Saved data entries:

▽

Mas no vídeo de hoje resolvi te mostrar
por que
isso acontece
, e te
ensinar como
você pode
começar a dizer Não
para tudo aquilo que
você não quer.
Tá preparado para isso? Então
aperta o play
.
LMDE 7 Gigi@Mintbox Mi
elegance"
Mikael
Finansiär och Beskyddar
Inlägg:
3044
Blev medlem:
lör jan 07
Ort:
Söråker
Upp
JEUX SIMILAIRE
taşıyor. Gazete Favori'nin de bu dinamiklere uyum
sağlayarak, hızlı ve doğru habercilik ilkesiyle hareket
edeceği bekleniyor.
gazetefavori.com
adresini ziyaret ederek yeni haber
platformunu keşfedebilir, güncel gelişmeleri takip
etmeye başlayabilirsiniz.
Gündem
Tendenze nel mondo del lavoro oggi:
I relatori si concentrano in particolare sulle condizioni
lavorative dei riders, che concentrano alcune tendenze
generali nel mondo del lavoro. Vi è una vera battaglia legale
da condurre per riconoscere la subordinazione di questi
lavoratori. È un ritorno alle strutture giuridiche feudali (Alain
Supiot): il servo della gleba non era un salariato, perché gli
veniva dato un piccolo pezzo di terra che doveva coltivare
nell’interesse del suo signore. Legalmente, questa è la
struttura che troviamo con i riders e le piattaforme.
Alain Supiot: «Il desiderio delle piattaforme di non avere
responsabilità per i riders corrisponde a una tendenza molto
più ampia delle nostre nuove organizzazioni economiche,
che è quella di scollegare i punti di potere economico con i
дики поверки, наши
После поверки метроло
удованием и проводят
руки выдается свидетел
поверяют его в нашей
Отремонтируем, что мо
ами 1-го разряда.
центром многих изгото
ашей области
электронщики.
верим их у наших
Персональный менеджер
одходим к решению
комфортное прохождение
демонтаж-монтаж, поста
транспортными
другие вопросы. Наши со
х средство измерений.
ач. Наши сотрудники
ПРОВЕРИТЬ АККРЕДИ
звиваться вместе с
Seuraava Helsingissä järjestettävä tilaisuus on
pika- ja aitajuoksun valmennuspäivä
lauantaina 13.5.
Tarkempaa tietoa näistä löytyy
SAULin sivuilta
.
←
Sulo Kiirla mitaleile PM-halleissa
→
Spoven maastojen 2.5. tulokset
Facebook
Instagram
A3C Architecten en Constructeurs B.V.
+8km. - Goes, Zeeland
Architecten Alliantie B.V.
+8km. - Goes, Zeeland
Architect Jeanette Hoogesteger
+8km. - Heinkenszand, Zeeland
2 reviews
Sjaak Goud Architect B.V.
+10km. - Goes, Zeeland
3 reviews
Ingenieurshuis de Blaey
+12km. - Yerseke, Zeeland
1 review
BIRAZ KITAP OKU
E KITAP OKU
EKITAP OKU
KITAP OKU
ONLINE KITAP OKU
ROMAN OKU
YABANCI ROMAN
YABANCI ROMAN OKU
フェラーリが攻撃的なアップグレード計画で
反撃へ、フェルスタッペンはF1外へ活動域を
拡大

△
▽

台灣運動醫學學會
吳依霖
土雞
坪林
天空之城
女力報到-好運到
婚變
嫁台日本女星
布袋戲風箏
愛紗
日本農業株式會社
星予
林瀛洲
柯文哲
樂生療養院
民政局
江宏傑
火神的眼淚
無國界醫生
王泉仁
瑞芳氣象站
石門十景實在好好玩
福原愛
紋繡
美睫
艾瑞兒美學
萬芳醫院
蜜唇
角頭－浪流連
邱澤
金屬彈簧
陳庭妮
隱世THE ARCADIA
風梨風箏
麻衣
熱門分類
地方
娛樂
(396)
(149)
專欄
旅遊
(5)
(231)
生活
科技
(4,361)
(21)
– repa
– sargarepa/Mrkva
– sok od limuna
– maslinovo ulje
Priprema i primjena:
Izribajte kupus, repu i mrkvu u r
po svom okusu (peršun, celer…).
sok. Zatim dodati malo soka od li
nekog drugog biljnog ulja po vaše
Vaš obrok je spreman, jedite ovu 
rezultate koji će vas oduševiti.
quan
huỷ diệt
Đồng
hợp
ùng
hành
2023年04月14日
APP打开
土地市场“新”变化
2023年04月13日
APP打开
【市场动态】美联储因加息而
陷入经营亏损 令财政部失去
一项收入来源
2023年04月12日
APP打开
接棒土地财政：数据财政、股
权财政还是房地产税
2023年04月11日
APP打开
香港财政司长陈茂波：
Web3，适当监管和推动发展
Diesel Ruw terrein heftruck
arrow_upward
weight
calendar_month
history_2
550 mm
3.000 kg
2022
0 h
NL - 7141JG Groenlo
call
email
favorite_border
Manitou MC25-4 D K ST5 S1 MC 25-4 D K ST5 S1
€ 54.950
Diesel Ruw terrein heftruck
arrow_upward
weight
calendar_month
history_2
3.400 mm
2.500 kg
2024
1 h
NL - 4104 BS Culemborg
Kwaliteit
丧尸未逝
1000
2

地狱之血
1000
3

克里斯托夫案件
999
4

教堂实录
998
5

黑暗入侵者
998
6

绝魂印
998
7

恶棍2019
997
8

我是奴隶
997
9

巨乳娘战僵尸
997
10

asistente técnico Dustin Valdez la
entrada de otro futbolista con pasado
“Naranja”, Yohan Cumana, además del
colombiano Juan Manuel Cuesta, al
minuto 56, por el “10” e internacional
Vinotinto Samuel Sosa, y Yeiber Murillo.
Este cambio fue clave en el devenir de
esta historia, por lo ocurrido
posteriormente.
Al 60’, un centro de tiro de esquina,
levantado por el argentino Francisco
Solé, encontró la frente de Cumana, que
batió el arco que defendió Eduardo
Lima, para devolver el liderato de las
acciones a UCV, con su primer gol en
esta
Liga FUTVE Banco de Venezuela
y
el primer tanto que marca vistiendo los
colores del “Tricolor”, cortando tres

△
▽

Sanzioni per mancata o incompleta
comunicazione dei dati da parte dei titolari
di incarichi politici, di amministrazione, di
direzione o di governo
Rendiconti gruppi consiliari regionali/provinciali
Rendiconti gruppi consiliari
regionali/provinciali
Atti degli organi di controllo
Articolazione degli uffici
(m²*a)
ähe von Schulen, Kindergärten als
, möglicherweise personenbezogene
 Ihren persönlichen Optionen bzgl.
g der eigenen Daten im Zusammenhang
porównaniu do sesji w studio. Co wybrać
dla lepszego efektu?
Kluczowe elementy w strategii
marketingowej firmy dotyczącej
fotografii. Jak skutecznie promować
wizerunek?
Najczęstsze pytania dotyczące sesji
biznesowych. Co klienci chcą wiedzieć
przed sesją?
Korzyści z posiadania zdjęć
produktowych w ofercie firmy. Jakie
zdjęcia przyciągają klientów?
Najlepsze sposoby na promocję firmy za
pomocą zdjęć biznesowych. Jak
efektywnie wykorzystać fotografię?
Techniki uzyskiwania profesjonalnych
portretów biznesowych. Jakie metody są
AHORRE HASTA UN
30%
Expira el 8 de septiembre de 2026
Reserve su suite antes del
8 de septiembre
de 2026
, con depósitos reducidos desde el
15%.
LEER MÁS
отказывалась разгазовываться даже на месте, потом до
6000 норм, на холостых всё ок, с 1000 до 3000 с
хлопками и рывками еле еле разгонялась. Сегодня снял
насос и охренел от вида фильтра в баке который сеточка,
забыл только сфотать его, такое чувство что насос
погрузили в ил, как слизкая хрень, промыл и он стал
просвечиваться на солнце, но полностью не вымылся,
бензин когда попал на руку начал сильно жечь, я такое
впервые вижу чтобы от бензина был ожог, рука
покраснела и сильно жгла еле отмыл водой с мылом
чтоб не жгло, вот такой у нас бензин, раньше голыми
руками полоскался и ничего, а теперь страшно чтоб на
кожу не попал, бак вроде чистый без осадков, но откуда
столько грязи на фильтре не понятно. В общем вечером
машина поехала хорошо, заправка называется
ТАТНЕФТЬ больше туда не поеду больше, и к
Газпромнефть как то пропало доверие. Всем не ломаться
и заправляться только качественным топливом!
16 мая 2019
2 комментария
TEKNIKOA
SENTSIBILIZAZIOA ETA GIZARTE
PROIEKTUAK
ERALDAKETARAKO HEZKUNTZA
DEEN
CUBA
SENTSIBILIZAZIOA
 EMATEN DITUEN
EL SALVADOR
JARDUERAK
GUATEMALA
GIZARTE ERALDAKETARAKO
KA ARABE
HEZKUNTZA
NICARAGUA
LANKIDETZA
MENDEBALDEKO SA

△

Above are some records; copy exactly the lines from the one with "asistente técnico Dustin Valdez la" through the one with "esta historia, por lo ocurrido", both included, and no others.

asistente técnico Dustin Valdez la
entrada de otro futbolista con pasado
“Naranja”, Yohan Cumana, además del
colombiano Juan Manuel Cuesta, al
minuto 56, por el “10” e internacional
Vinotinto Samuel Sosa, y Yeiber Murillo.
Este cambio fue clave en el devenir de
esta historia, por lo ocurrido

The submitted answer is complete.